I think that everything else is working, too. Certainly, I already feel leaner, fitter and stronger. I’m sleeping well, and feel quietly calm and very happy – I’m doing a lot of smiling! My energy levels are high but not frantically buzzing; in fact, I feel completely in step with the rhythm of the season, making the most of the daylight hours but happy to embrace the dark as a natural and welcome balance. That’s after I’ve enjoyed the sunset, of course. 🙂

Wild things

I like the term wildcrafting; look for a definition and you’ll find a range of subtly different meanings and perspectives, all of which embrace the idea of collecting plant materials from the wild for eating, crafting (by which I mean things like dyeing and basket-making) or making herbal medicines. It differs slightly from foraging in as much as there is a stronger emphasis on the idea of stewardship, of knowing, observing, understanding and caring for the land, of treating it with honour and respect in the way indigenous peoples have for millennia. It’s about ethics, sustainabilty and above all, connection: yes, I like that very much.

It’s been something I’ve reflected on a good deal this week as we have been gathering and enjoying so much of nature’s bounty. Our fields are full of parasol mushrooms, dotting the green in great sweeps of creamy caps among the purple haze of autumn crocus. They seem particularly large and meaty this year and are a wild food to be treasured.

We pick them early in the day while they are curved and pristine, all sharply pleated gills and clean, lemony scent. Combined with chestnuts and Jerusalem artichokes they make the very best of creamy autumn soups, a dish that sings in celebration of the season and makes a perfect lunch for hungry gardeners!
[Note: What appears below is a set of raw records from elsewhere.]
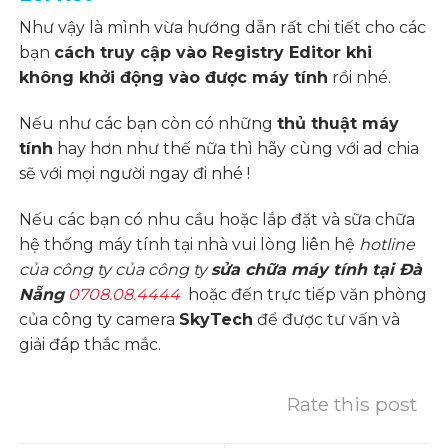
Như vậy là mình vừa hướng dẫn rất chi tiết cho các
bạn
cách truy cập vào Registry Editor khi
không khởi động vào được máy tính
rồi nhé.
Nếu như các bạn còn có những
thủ thuật máy
tính
hay hơn như thế nữa thì hãy cùng với ad chia
sẽ với mọi người ngay đi nhé !
Nếu các bạn có nhu cầu hoặc lắp đặt và sữa chữa
hệ thống máy tính tại nhà vui lòng liên hệ
hotline
của công ty của công ty
sửa chữa máy tính tại Đà
Nẵng
0708.08.4444
hoặc đến trực tiếp văn phòng
của công ty camera
SkyTech
để được tư vấn và
giải đáp thắc mắc.
Rate this post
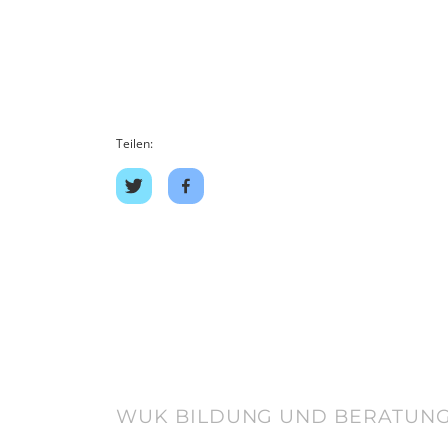
Teilen:
Share
Share
on
on
twitter
facebook
WUK BILDUNG UND BERATUNG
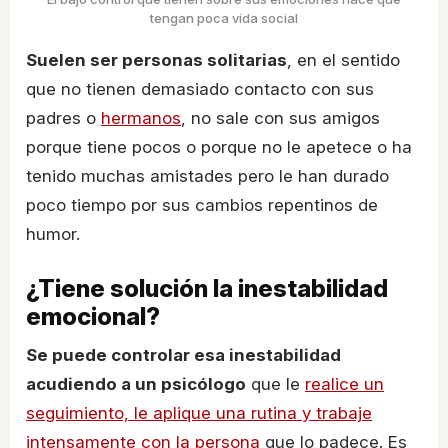
tengan poca vida social
Suelen ser personas solitarias
, en el sentido
que no tienen demasiado contacto con sus
padres o
hermanos
, no sale con sus amigos
porque tiene pocos o porque no le apetece o ha
tenido muchas amistades pero le han durado
poco tiempo por sus cambios repentinos de
humor.
¿Tiene solución la inestabilidad
emocional?
Se puede controlar esa inestabilidad
acudiendo a un psicólogo
que le
realice un
seguimiento, le aplique una rutina y trabaje
intensamente con la persona
que lo padece. Es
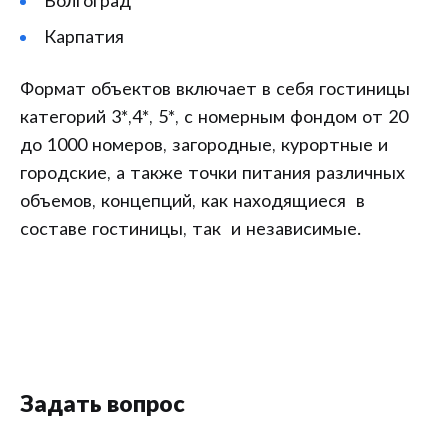
Волгоград
Карпатия
Формат объектов включает в себя гостиницы
категорий 3*,4*, 5*, с номерным фондом от 20
до 1000 номеров, загородные, курортные и
городские, а также точки питания различных
объемов, концепций, как находящиеся в
составе гостиницы, так и независимые.
Задать вопрос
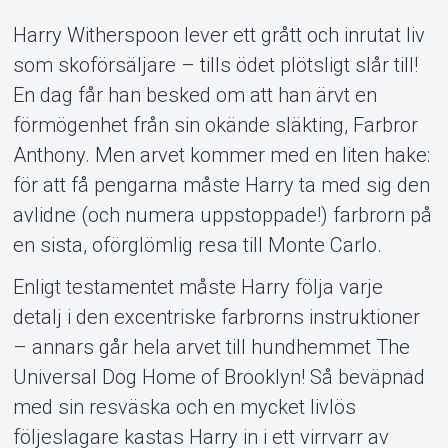
Harry Witherspoon lever ett grått och inrutat liv
som skoförsäljare – tills ödet plötsligt slår till!
En dag får han besked om att han ärvt en
Om Tickster
förmögenhet från sin okände släkting, Farbror
Anthony. Men arvet kommer med en liten hake:
för att få pengarna måste Harry ta med sig den
avlidne (och numera uppstoppade!) farbrorn på
en sista, oförglömlig resa till Monte Carlo.
Enligt testamentet måste Harry följa varje
detalj i den excentriske farbrorns instruktioner
– annars går hela arvet till hundhemmet The
Universal Dog Home of Brooklyn! Så beväpnad
med sin resväska och en mycket livlös
följeslagare kastas Harry in i ett virrvarr av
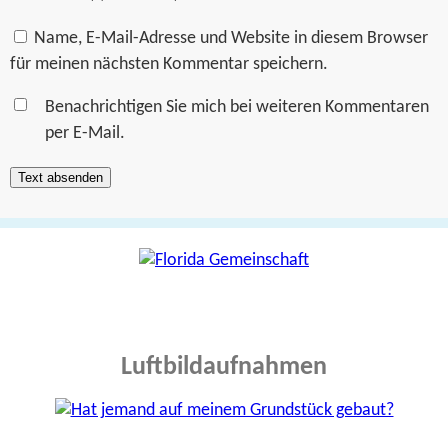
Name, E-Mail-Adresse und Website in diesem Browser
für meinen nächsten Kommentar speichern.
Benachrichtigen Sie mich bei weiteren Kommentaren
per E-Mail.
Luftbildaufnahmen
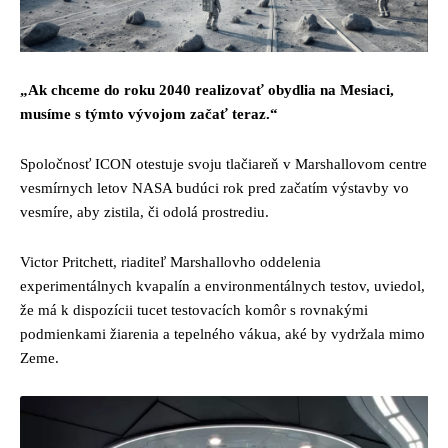
„Ak chceme do roku 2040 realizovať obydlia na Mesiaci,
musíme s týmto vývojom začať teraz.“
Spoločnosť ICON otestuje svoju tlačiareň v Marshallovom centre
vesmírnych letov NASA budúci rok pred začatím výstavby vo
vesmíre, aby zistila, či odolá prostrediu.
Victor Pritchett, riaditeľ Marshallovho oddelenia
experimentálnych kvapalín a environmentálnych testov, uviedol,
že má k dispozícii tucet testovacích komôr s rovnakými
podmienkami žiarenia a tepelného vákua, aké by vydržala mimo
Zeme.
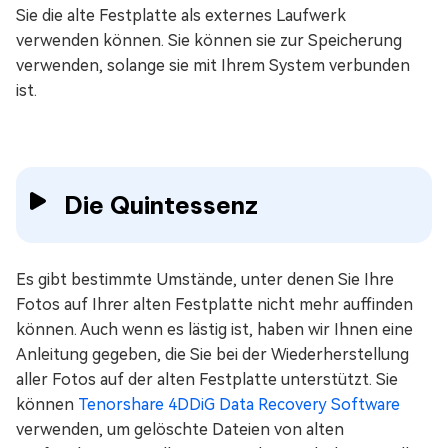
Sie die alte Festplatte als externes Laufwerk
verwenden können. Sie können sie zur Speicherung
verwenden, solange sie mit Ihrem System verbunden
ist.
Die Quintessenz
Es gibt bestimmte Umstände, unter denen Sie Ihre
Fotos auf Ihrer alten Festplatte nicht mehr auffinden
können. Auch wenn es lästig ist, haben wir Ihnen eine
Anleitung gegeben, die Sie bei der Wiederherstellung
aller Fotos auf der alten Festplatte unterstützt. Sie
können
Tenorshare 4DDiG Data Recovery Software
verwenden, um gelöschte Dateien von alten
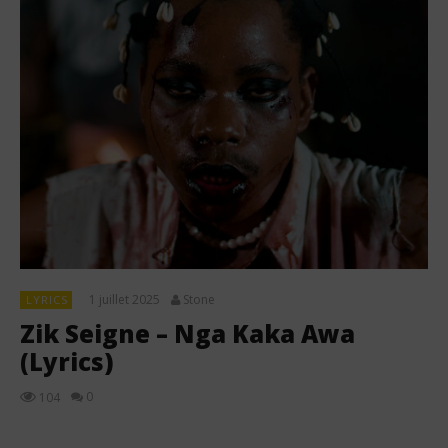
1 juillet 2025
Stone
LYRICS
Zik Seigne – Nga Kaka Awa
(Lyrics)
0
104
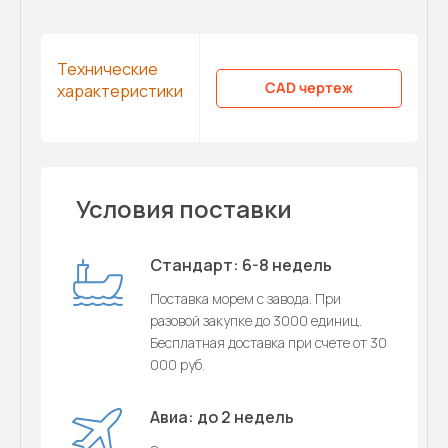
Технические
CAD чертеж
характеристики
Условия поставки
Стандарт: 6-8 недель
Поставка морем с завода. При
разовой закупке до 3000 единиц.
Бесплатная доставка при счете от 30
000 руб.
Авиа: до 2 недель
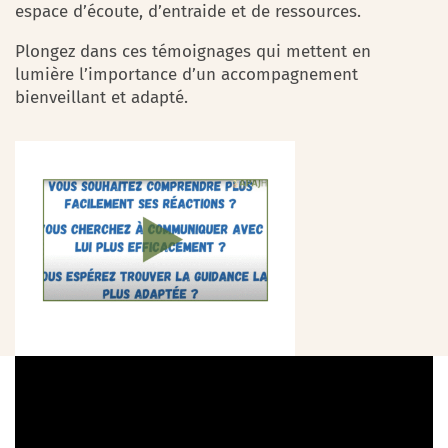
espace d’écoute, d’entraide et de ressources.
Plongez dans ces témoignages qui mettent en
lumière l’importance d’un accompagnement
bienveillant et adapté.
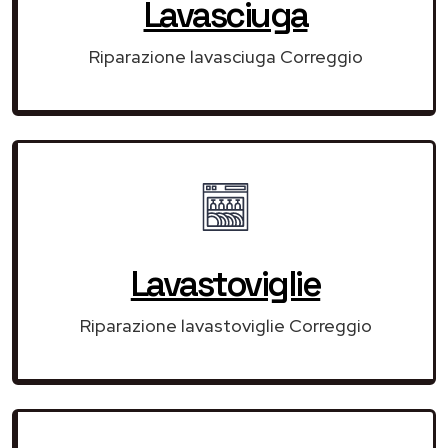
Lavasciuga
Riparazione lavasciuga Correggio
Lavastoviglie
Riparazione lavastoviglie Correggio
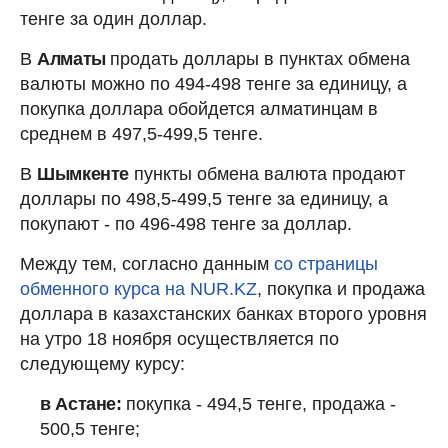
тенге за один доллар.
В
Алматы
продать доллары в пунктах обмена
валюты можно по 494-498 тенге за единицу, а
покупка доллара обойдется алматинцам в
среднем в 497,5-499,5 тенге.
В
Шымкенте
пункты обмена валюта продают
доллары по 498,5-499,5 тенге за единицу, а
покупают - по 496-498 тенге за доллар.
Между тем, согласно данным
со страницы
обменного курса на NUR.KZ
, покупка и продажа
доллара в казахстанских банках второго уровня
на утро 18 ноября осуществляется по
следующему курсу:
в Астане:
покупка - 494,5 тенге, продажа -
500,5 тенге;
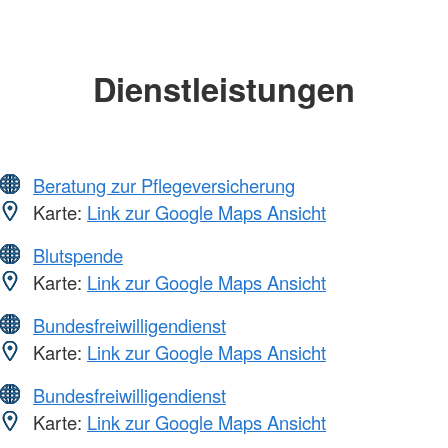
Dienstleistungen
Beratung zur Pflegeversicherung
Karte:
Link zur Google Maps Ansicht
Blutspende
Karte:
Link zur Google Maps Ansicht
Bundesfreiwilligendienst
Karte:
Link zur Google Maps Ansicht
Bundesfreiwilligendienst
Karte:
Link zur Google Maps Ansicht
Later in the day, the mushroom caps flatten and it’s clear that something else has been tucking in, too . . . and this brings me back to the concept of wildcrafting. It would be very easy to go out and pick every mushroom for ourselves, eating what we can manage now and preserving the rest for later (and perhaps if we were starving we could be forgiven for that). However ~ thankfully ~ we’re not starving and the mushrooms aren’t there just for our culinary delight; they are an important and integral part of the biodiversity that exists within the ecosystem of the meadows and as such, it’s crucial that we take only our fair share and leave the rest.

In countries where wild edible fungi proliferate, the ancient skills and knowledge of finding, preparing, preserving and using them are passed down from one generation to another. This learning and observation aspect of wildcrafting is essential since the wrong choice or information could result, quite literally, in a fatal mistake. I’ve always applauded the fact that in France, foraged fungi can be taken to a local pharmacy for identification, yet if they are not edible, it seems wasteful and destructive to have picked them in the first place. There are plenty of good reference books and internet sites but this is a case where I believe there is no substitute for learning first-hand from an expert: a fungi foraging workshop is definitely on my wishlist! In the meantime, they are at their absolute best here now so it’s the perfect chance to get out with the camera and simply enjoy the rich visual variety on offer.

Eucalyptus is something I have no difficulty finding or identifying, being such a ubiquitous part of the western Asturias landscape, but I have to admit I struggle with it. It is an exotic, invasive alien which really shouldn’t be here and there is widespread acknowledgement and concern across the Iberian Peninsula at how the vast monocultural plantations have depleted topsoil, disturbed the water tables and offered very little to native wildlife. It’s ironic and sad when the native forests of mixed broadleaf species grow so prolifically in the benign climate and burst with a rich biodiversity of life.

As with all things, though, I like to keep a balanced view, and it’s fair to say that eucalypts are not all bad. For a start, they are proving to be a mighty weapon in regenerating areas of several countries where deforestation and desertification have caused mass ecological devastation. That so much of the commercial crop ends up as toilet paper can mask the fact that they are a very dense hardwood, excellent as a building material and fuel; during the nineteenth century, they were planted in some countries alongside railway tracks as an instant and accessible fuel for steam trains and certainly they form the bulk of our winter fuel here. The flowers are a fantastic source of nectar and provide invaluable winter forage for Asturian bees, yielding a delicious honey into the bargain. I am endlessly fascinated at the way the trees slough off old bark in twisted ropes that hang from the high branches like tropical vines or litter the woodland floor like discarded snake skins. The bark has proved useful to us as a natural hanging basket liner and a ‘brown’ addition to the compost heap.

For me, though, in wildcrafting mode, it’s the leaves that are valuable, and the days following windy weather are ideal for collecting them; the mature leaves grow so high up it’s impossible to pick them without the aid of a tame koala but a few decent gusts are enough to shake the stems down.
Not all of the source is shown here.